# Ft. Pickens Pier 4-19-2014



## Gulflady (Jun 19, 2010)

Happy Easter Everyone!

Yesterday, after slowly inching through the flooded Ft. Pickens road and enduring the 20 mph speed limit for the nesting birds, we finally arrived at the pier around 515am. The brutal north wind had the pier clear of anyone else and the water is still muddy (brackish looking), so we tried every spot. My niece deciding it was way too cold and that we were crazy went back to my suv and napped/ate/played on her cell phone. We caught a baby stingray and a sand perch on fresh dead shrimp (some were alive when we bought them) and nothing touched the fiddler crabs. We did see 4 sheepshead brought in, so they do exist! Around 10am the pier was elbow to elbow so we moved down to the rocks next to the new ferry dock with no success. We stopped at the 2nd parking lot on our way out and were able to find a spot amongst the others. It was so pretty with the sun out but still a strong north wind, the water was crystal clear with a few scattered cloudy/muddy spots. Alas, we had no sand fleas but put our lines out anyway and no takers. Didn't see anyone else there catching anything either so we packed it in around 1215pm.
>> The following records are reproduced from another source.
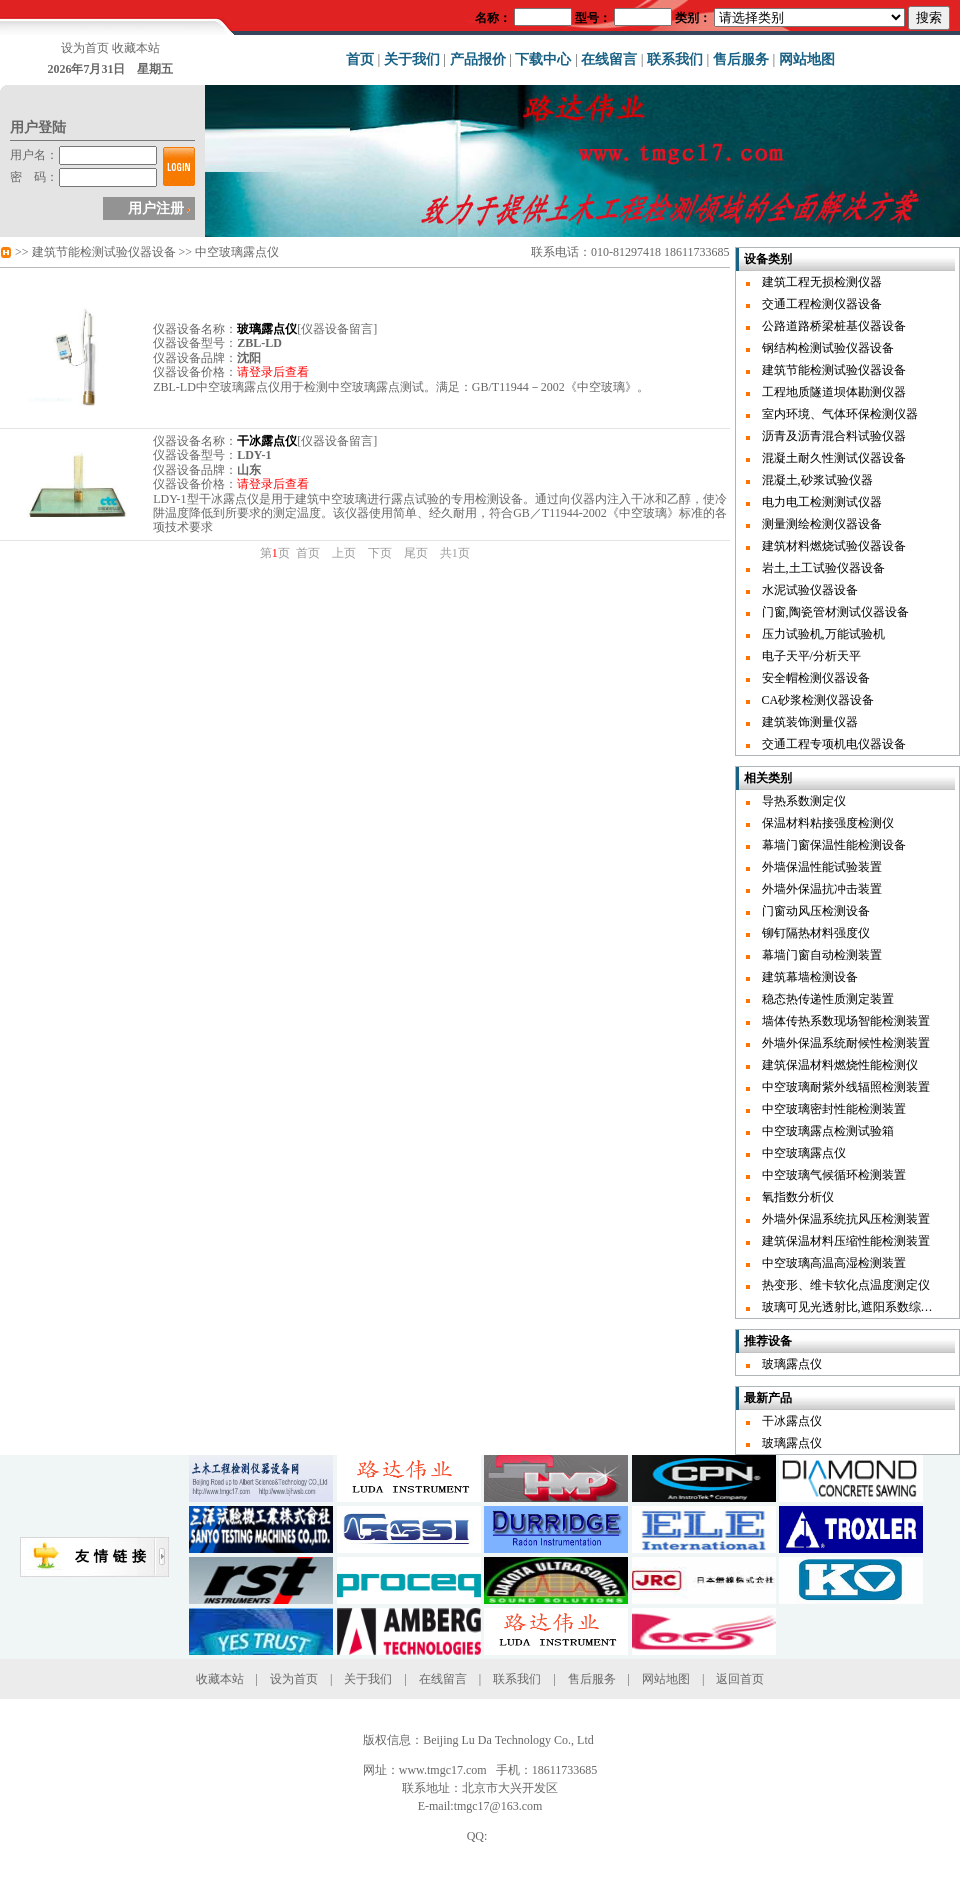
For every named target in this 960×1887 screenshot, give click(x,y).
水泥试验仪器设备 (810, 590)
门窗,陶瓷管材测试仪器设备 (835, 612)
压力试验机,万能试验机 (823, 634)
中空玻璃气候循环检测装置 (834, 1175)
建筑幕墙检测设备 (810, 977)
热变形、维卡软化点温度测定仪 (846, 1285)
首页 (360, 59)
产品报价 (478, 59)
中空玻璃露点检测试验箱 (828, 1131)
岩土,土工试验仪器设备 (823, 568)
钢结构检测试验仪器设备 (828, 348)
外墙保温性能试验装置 (822, 867)
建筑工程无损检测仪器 (822, 282)
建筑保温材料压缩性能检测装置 (846, 1241)
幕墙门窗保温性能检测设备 (834, 845)
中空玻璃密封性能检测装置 (834, 1109)
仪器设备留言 (337, 329)
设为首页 (85, 48)
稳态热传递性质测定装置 (828, 999)
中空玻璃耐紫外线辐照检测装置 (846, 1087)
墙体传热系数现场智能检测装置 (846, 1021)
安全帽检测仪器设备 (816, 678)
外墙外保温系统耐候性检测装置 (846, 1043)
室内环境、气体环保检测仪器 (840, 414)
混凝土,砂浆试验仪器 (817, 480)
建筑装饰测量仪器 (810, 722)
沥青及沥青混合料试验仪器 (834, 436)
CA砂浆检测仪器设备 (818, 700)
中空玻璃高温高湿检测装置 (834, 1263)
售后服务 (741, 59)
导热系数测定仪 (804, 801)
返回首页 (740, 1679)
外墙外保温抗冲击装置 (822, 889)
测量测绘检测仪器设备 (822, 524)
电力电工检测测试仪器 (822, 502)
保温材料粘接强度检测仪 (828, 823)
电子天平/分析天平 (811, 656)
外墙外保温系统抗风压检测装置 (846, 1219)
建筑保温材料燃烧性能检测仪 (840, 1065)
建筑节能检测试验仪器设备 (104, 252)
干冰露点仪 (792, 1421)
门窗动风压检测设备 (816, 911)
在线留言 (609, 59)
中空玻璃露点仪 (237, 252)
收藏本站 (136, 48)
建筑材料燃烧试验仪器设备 (834, 546)
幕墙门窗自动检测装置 (822, 955)
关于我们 (412, 59)
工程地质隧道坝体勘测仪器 (834, 392)
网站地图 (807, 59)
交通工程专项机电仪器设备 (834, 744)
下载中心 (543, 59)
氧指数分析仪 (798, 1197)
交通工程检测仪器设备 (822, 304)
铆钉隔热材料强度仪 (816, 933)
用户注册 (156, 208)
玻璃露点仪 (792, 1364)
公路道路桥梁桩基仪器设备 (834, 326)
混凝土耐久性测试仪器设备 (834, 458)
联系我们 (675, 59)
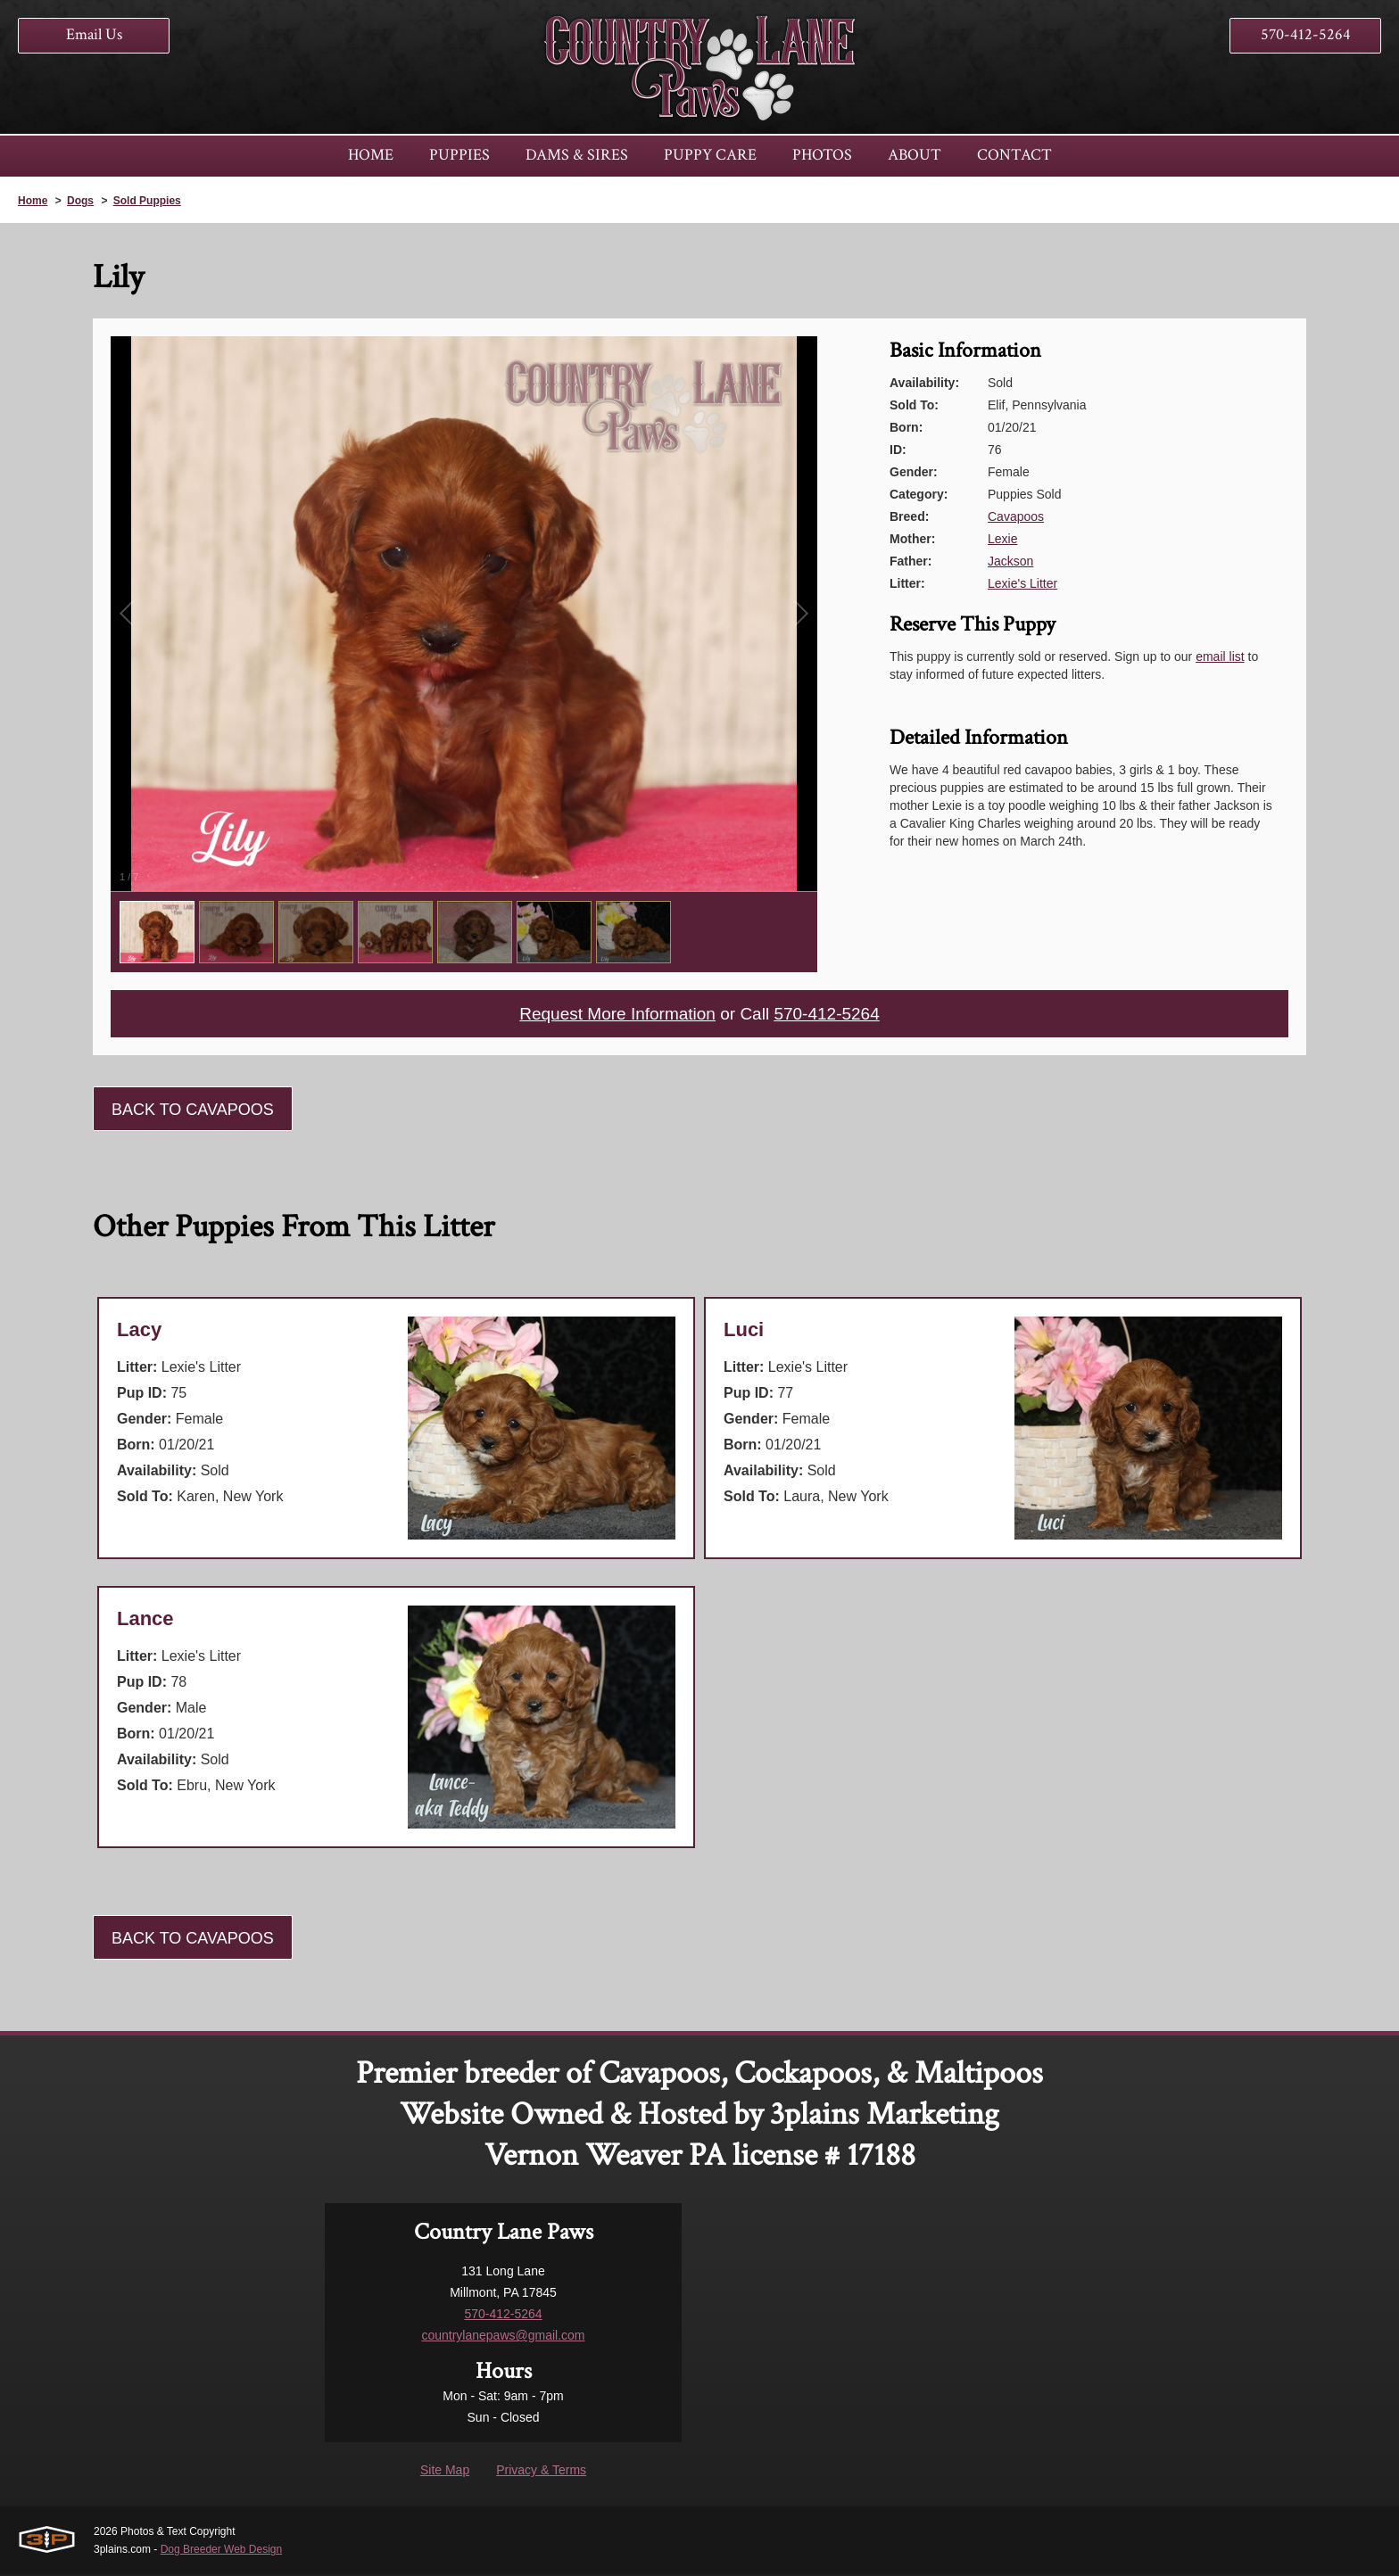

On our way out the road was still flooded and the first parking lot completely covered in water but about 4 vehicles were there.


----------



## Fielro (Jun 4, 2012)

It was a brutal day for sure


----------



## WhyMe (Apr 21, 2013)

Nice report. Sorry for the bad luck.
WhyMe 
Mako My Dayo


----------



## NoMoSurf (Oct 2, 2007)

We fished the dog beach out that way on Sat morning/afternoon. My wife caught a NICE stud Pomp. Her first. I caught nothing. Some folks about 25 yards from us cuaght an undersized pomp and let it go. I didn't see anyone else catch anything.


----------